Interestingly she has no trouble coming up with things to do when she already has something to do (such as eating, or getting dressed). It’s when she is not busy that she has trouble entertaining herself. But she’s become better at that, too. She doesn’t start talking about watching TV as soon as she’s done eating breakfast, and has actually managed some days completely without TV.

Ingrid’s quite preoccupied with bodily hurts. At the end of each day at preschool the first thing she will tell me is which parts of her body she hurt and how many times. When she summarizes her Sunday morning judo session it’s all about counting bruises and falls, rather than remembering what was fun.

She has been more interested than usual in buying things and in the concept of money. She’s had an allowance (10kr every Saturday) since her 5th birthday. Sometimes she’s been more interested and sometimes less. Now she’s used up all her money and actually bought one thing on credit. (A pony ride when we went to the circus: 30kr, a waste for 2 minutes’ ride in my opinion, but not in hers. Since it was a unique opportunity I let her borrow 30kr from me.) She has started talking about saving up some money to buy something bigger (such as one of those large shiny helium-filled balloons) but fiscal discipline is not coming easily to her.
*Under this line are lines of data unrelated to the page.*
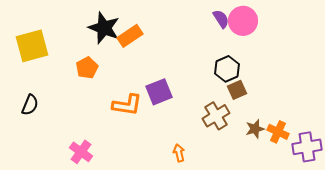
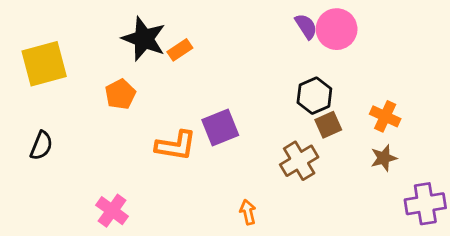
orange rectangle: (130, 36) -> (180, 50), size x0.7
brown star: (255, 129) -> (384, 158), moved
orange cross: (278, 132) -> (385, 116), moved

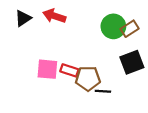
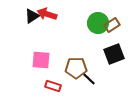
black triangle: (23, 18) -> (32, 16), moved
red rectangle: (69, 70) -> (53, 86), moved
black line: (103, 91) -> (89, 79), turned 40

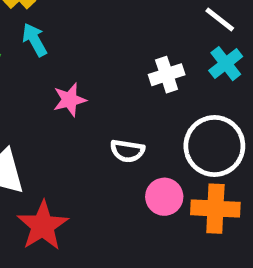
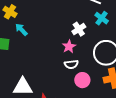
pink star: (70, 100) -> (69, 47), moved
pink circle: (164, 197) -> (82, 80), moved

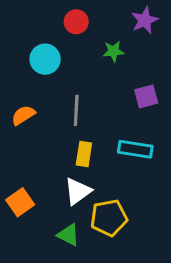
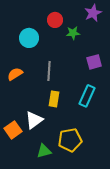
red circle: (76, 22) -> (55, 20), moved
cyan rectangle: (135, 149) -> (87, 96), turned -75
white triangle: (78, 191) -> (34, 120), moved
green triangle: (68, 235) -> (44, 151), turned -42

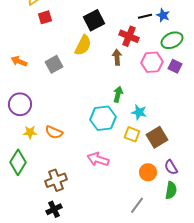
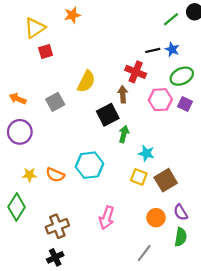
black square: (94, 20) -> (108, 115), moved
purple circle: (20, 104) -> (20, 132), moved
cyan hexagon: (103, 118) -> (90, 165), moved
pink arrow: (98, 159) -> (107, 218), moved, turned -90

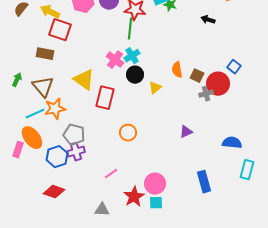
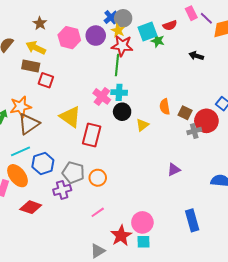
red square: (60, 30) -> (46, 80), moved, size x0.7
brown rectangle: (45, 54) -> (31, 66), moved
cyan cross: (132, 56) -> (119, 92), turned 35
brown triangle: (43, 87) -> (29, 124), turned 35
orange star: (55, 109) -> (21, 107), moved
orange circle: (128, 133) -> (98, 178), moved
gray pentagon: (74, 135) -> (73, 173), moved
blue hexagon: (57, 157) -> (43, 164), moved
red diamond: (54, 192) -> (31, 207), moved
gray triangle: (102, 210) -> (98, 251), moved, turned -35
A friend of hers had a miniature backyard sale of old toys. Ingrid wanted to do the same with her old toys and clothes but I vetoed the idea because I want to keep most of them for Adrian. But I suggested that she could earn some extra money by doing chores. Specifically I’d pay her 1kr for setting the table, and 1kr for clearing it after a meal. She earned 5kr in total but now her interest has waned.

She likes to talk funny (imitating some dialect or accent that I can’t place right now) and walk funny (knock-kneed, toes turned in).

She likes tattoos, both the kinds you transfer with water and home-made ones (with face paint), and almost always has one on her arm or hand. Every time she gets one, she wants me to take a photo of it – she is not happy about the impermanence of these things.

She’s started describing herself as “not so good at” all sorts of things – things she can do reasonably well (cutting her food), things she hasn’t practised much (speaking English), and things she’s never tried (karate). This must be something she picked up from preschool. I didn’t say anything initially but now I object and explain what “not so good at” means and what the difference is between not having tried, not having practised much yet, and actually not being good at something.